◆ **Exercise**
From the entries below, give the number of lines where the word "исследования" occurs, and nothing else.

________________________

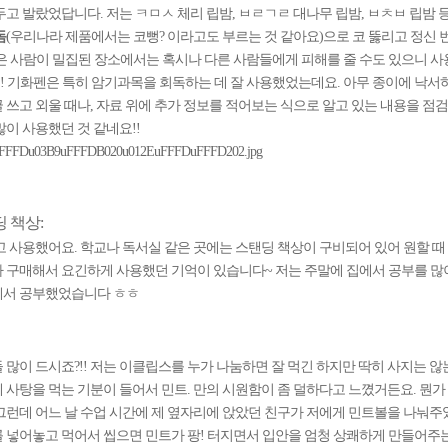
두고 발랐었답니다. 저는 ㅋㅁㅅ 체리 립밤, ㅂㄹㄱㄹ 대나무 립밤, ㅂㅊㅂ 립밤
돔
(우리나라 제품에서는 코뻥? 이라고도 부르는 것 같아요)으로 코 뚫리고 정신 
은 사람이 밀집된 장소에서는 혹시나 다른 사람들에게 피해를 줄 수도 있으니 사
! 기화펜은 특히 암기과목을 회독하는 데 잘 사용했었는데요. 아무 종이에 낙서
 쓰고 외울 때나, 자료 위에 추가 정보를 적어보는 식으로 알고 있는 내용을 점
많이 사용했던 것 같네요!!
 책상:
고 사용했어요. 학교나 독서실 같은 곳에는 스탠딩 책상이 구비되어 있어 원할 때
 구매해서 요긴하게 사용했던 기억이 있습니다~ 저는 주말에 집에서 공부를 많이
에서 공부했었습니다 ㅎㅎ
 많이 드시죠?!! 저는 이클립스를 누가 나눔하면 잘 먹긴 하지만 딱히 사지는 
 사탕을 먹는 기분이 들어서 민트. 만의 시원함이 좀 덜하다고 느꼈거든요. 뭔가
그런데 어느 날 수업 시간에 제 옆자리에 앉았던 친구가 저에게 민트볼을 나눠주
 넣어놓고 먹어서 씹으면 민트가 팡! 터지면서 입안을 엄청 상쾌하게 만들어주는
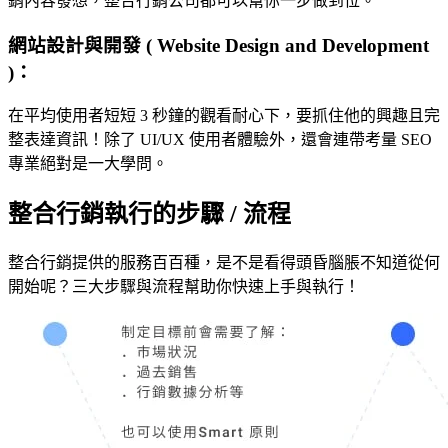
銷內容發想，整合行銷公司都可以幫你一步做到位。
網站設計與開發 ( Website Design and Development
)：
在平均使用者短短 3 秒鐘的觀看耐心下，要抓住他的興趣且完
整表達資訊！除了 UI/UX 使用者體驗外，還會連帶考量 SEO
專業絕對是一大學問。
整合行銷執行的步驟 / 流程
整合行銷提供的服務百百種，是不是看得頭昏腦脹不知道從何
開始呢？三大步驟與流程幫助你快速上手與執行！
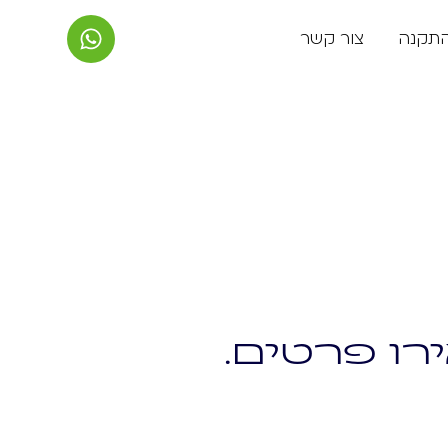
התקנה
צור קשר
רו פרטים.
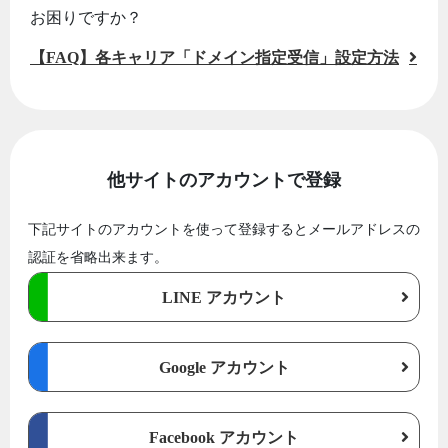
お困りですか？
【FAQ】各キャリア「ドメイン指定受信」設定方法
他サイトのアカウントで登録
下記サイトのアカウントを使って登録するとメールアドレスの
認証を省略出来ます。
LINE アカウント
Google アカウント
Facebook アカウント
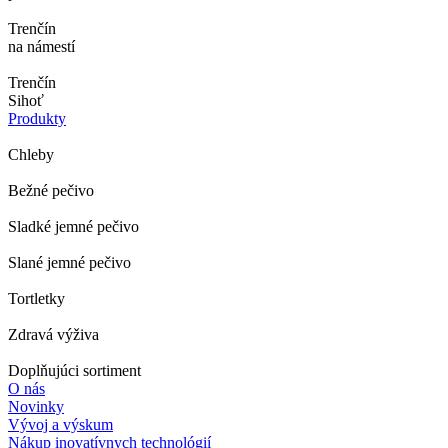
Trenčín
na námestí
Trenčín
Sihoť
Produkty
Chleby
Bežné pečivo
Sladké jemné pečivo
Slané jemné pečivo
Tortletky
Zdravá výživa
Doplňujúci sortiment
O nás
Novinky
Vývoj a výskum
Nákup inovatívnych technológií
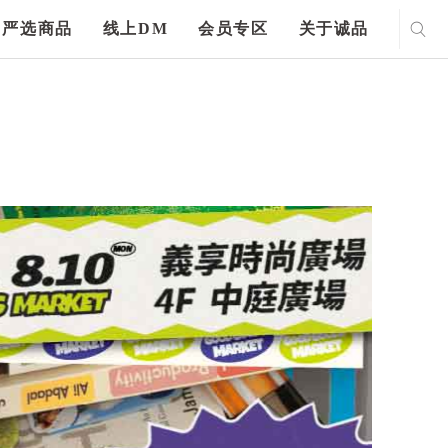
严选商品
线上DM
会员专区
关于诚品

________________________

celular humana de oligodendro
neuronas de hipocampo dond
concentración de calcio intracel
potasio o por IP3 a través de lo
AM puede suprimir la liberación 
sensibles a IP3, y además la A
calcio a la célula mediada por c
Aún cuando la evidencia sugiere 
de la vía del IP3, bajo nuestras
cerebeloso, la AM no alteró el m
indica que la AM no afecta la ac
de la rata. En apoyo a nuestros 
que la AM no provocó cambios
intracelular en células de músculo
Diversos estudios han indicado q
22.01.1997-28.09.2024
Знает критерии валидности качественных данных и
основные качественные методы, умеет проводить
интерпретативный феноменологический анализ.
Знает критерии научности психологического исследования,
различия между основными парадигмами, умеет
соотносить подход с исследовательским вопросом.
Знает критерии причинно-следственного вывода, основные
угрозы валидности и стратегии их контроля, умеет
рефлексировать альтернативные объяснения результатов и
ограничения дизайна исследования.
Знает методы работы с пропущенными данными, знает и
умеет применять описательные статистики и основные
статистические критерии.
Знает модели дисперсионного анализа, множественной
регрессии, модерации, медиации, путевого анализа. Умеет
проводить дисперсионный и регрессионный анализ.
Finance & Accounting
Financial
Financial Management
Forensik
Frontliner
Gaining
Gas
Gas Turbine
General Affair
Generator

________________________

◆ **Written reply**
2